- Exercise prompt
Your answer must be the records below, repeated exactly, with every picture left out.

----- Entries supplied

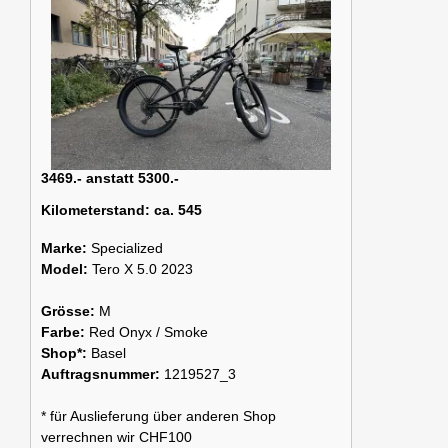
3469.- anstatt 5300.-
Kilometerstand:
ca. 545
Marke:
Specialized
Model:
Tero X 5.0 2023
Grösse:
M
Farbe:
Red Onyx / Smoke
Shop*:
Basel
Auftragsnummer:
1219527_3
* für Auslieferung über anderen Shop
verrechnen wir CHF100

----------

- Output for this exercise
3469.- anstatt 5300.-
Kilometerstand:
ca. 545
Marke:
Specialized
Model:
Tero X 5.0 2023
Grösse:
M
Farbe:
Red Onyx / Smoke
Shop*:
Basel
Auftragsnummer:
1219527_3
* für Auslieferung über anderen Shop
verrechnen wir CHF100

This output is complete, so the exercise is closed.